April 05, 2014

Hunphrey Bogart as Sam Spade

Hunphrey Bogart as Sam Spade

Modernism, especially in architecture, is bleak and sterile and incomprehensible and a panacea for the talentless and the phony. Urban architecture that draws on the decorative style of previous eras is beauty personified, whereas functionalism, as the gimmick is called nowadays, is the very stuff that has made architects and city planners turn their backs on what makes a city beautiful and livable. And speaking of modern life, the takeover by the Internet has sealed our fate, and it’s not for the better. Porn is king, but leave it to the New York Times to run a major article debating whether porn has an influence on the young. How can anyone debate this? Well, if you saw what some of the people who work there look like, you might well ask the same question. What David Cameron called “the corrosion of childhood” is a fact to anyone who recognizes the difference between day and night, but porn is very, very big business and I don’t give a damn what neuroscience tells us. Young people exposed to porn are malleable to extreme behavior, and teens need protection from the porn merchants of not only the Internet, but of Hollywood and the TV networks.

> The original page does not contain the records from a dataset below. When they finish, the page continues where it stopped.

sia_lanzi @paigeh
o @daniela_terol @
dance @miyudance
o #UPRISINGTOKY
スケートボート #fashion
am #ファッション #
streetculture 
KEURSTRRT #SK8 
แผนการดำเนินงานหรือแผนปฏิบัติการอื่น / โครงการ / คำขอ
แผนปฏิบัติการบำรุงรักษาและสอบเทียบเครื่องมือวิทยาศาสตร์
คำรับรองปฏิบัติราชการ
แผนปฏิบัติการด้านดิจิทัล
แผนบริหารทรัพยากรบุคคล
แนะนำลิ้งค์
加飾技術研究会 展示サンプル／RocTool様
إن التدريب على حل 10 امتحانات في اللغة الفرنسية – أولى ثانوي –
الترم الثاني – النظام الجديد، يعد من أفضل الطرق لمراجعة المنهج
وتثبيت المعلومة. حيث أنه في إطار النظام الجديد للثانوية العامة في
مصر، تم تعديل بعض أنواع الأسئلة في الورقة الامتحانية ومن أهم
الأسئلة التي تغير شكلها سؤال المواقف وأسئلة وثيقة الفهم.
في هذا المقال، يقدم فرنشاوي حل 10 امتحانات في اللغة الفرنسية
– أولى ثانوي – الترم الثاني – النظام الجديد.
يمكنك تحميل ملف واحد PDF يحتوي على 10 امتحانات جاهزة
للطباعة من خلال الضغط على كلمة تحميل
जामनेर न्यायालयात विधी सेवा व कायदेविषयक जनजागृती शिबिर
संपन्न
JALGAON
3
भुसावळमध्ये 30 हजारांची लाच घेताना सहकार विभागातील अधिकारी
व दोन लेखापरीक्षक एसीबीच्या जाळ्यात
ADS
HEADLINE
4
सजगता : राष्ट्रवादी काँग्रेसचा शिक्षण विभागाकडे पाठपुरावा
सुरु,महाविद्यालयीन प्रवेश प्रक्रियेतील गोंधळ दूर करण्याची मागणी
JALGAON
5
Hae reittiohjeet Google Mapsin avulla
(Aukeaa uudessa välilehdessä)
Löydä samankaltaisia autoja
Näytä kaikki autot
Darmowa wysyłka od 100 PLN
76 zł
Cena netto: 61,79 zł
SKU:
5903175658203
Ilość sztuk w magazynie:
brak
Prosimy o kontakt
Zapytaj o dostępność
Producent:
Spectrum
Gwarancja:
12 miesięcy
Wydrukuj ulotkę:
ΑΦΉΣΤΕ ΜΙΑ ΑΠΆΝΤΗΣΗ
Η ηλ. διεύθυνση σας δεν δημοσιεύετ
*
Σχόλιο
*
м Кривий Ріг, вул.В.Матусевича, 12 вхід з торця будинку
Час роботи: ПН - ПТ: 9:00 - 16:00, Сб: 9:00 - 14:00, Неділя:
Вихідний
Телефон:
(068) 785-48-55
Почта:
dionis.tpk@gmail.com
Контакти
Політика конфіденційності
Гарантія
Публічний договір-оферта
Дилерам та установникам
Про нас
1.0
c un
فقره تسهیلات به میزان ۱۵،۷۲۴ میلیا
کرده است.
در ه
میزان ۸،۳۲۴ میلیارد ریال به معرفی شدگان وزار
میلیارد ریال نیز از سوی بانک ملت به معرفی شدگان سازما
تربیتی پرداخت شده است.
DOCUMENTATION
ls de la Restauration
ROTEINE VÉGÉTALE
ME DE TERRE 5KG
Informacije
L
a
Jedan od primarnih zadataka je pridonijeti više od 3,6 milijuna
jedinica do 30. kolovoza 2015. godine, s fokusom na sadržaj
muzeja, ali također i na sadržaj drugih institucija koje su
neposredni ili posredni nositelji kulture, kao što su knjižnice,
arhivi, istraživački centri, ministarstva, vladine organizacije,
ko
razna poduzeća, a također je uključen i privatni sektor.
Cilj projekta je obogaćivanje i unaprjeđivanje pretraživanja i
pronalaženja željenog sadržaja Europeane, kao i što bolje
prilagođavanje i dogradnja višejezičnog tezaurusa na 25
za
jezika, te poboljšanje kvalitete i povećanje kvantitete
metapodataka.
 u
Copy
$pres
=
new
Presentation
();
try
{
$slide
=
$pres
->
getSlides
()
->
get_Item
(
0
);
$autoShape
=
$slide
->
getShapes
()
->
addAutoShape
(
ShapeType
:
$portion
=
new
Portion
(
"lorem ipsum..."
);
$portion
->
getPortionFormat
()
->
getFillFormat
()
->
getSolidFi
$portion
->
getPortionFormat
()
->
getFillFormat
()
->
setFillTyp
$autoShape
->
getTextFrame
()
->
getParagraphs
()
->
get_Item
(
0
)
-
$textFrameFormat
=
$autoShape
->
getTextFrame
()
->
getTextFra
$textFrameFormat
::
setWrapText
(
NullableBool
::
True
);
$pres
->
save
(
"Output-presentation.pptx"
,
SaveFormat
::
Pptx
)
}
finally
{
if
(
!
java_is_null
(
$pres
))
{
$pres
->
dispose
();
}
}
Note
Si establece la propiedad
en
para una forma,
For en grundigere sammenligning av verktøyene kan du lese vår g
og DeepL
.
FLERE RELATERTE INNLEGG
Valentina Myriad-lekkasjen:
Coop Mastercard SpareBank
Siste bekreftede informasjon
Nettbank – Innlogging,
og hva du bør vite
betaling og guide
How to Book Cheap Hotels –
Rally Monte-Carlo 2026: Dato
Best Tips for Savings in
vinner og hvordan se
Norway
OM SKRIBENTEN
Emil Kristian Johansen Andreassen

Last week a great American hero died at 89, rear admiral Jeremiah A. Denton Jr., the pilot who while being interviewed as a POW blinked in Morse the word “torture,” signaling to the Jane Fondas of this world that the little men in black pajamas did not exactly play by the rules. He spent seven years in a tiny cell, but his greatest disappointment once back home was the failure of morality among Americans. No modernist he.